=== Data ===
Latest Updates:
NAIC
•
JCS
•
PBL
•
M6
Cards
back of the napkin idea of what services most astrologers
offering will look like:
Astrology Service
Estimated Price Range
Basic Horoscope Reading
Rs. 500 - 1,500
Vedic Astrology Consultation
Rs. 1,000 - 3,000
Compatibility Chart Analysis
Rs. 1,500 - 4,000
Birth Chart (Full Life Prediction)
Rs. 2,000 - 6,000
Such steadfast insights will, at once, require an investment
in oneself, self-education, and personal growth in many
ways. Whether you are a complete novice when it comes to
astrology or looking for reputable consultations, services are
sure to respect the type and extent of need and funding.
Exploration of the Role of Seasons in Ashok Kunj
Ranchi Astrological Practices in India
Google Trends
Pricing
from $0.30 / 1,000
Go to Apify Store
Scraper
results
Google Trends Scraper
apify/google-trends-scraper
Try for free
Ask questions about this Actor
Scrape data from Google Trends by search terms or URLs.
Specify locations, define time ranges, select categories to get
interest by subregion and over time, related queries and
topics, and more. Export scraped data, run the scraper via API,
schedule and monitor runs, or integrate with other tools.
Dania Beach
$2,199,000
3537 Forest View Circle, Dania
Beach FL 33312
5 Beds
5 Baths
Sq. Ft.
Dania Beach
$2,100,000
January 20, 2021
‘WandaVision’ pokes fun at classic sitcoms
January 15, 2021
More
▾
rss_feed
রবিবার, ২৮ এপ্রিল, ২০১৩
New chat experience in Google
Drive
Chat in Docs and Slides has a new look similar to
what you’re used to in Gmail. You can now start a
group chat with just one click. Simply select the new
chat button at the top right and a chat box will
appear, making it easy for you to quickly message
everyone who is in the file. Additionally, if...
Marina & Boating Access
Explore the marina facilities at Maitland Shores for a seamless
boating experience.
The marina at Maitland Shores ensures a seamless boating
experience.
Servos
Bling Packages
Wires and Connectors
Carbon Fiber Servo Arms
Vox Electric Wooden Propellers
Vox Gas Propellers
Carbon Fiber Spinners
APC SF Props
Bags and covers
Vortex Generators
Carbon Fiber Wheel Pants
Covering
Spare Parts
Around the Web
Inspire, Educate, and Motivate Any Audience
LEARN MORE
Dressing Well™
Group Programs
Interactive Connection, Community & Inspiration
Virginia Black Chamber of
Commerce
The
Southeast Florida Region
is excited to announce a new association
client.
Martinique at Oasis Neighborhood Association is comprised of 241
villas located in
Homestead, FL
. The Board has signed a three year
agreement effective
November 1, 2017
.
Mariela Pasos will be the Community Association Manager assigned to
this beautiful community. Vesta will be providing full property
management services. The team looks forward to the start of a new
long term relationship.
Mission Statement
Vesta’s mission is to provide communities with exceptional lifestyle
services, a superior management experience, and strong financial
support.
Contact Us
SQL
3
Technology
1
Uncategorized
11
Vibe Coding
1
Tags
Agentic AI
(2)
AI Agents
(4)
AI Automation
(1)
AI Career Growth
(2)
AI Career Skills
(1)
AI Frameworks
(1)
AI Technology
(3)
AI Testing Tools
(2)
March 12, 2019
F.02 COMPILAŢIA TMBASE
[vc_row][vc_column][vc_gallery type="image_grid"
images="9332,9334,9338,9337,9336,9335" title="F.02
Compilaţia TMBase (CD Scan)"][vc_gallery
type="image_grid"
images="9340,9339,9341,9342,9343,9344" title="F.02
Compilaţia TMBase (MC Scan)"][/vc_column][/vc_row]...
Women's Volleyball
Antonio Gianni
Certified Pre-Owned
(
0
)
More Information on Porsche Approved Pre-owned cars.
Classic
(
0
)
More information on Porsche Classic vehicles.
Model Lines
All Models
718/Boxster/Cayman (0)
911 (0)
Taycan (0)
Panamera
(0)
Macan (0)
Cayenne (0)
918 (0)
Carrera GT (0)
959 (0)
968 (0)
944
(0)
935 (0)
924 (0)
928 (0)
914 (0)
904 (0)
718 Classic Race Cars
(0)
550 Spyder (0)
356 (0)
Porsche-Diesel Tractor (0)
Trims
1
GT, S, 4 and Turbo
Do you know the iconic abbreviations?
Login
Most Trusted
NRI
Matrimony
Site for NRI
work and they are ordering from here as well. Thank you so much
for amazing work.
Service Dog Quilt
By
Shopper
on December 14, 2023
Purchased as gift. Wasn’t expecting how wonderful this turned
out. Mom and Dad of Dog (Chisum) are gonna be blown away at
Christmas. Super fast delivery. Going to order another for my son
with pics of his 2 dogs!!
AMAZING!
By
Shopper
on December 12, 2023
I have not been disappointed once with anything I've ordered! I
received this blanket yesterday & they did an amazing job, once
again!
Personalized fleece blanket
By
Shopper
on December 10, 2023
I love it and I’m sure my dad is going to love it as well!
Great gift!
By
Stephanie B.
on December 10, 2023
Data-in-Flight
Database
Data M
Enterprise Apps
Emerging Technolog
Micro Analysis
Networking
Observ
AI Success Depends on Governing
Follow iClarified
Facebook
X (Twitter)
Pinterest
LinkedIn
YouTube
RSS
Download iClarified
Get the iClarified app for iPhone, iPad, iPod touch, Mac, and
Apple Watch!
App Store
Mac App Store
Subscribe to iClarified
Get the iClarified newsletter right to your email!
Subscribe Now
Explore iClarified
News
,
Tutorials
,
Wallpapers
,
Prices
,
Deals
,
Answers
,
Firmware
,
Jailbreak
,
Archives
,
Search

=== Exercise details ===
Report each line in the data that holds the word "they".

=== Task output ===
work and they are ordering from here as well. Thank you so much
received this blanket yesterday & they did an amazing job, once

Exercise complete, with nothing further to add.